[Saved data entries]
--------------------
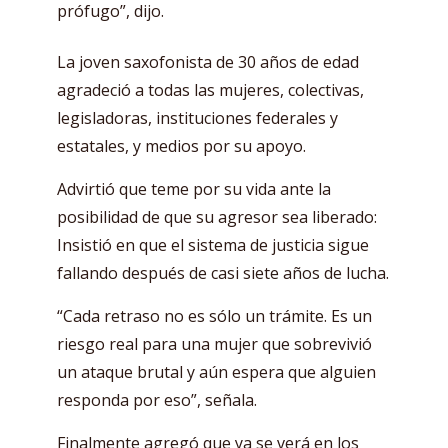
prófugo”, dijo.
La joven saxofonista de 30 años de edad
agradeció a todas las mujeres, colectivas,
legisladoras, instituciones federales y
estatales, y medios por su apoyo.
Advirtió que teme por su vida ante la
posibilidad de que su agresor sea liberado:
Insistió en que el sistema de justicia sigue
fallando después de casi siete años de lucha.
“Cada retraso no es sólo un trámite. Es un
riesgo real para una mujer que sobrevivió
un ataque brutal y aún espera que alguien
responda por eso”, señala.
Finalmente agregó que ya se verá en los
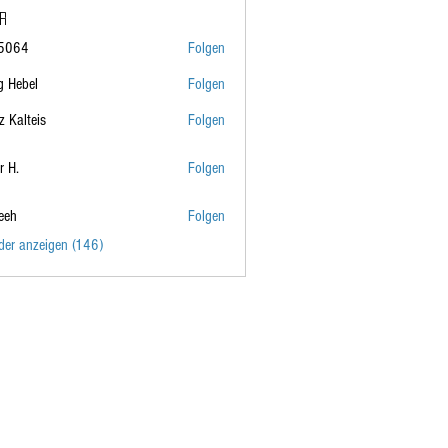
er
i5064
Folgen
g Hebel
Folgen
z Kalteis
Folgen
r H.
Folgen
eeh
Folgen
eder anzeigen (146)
--------------------
AIM OF THE TASK => Return all the records exactly, excluding images.

WRITTEN ANSWER =>
prófugo”, dijo.
La joven saxofonista de 30 años de edad
agradeció a todas las mujeres, colectivas,
legisladoras, instituciones federales y
estatales, y medios por su apoyo.
Advirtió que teme por su vida ante la
posibilidad de que su agresor sea liberado:
Insistió en que el sistema de justicia sigue
fallando después de casi siete años de lucha.
“Cada retraso no es sólo un trámite. Es un
riesgo real para una mujer que sobrevivió
un ataque brutal y aún espera que alguien
responda por eso”, señala.
Finalmente agregó que ya se verá en los
er
i5064
Folgen
g Hebel
Folgen
z Kalteis
Folgen
r H.
Folgen
eeh
Folgen
eder anzeigen (146)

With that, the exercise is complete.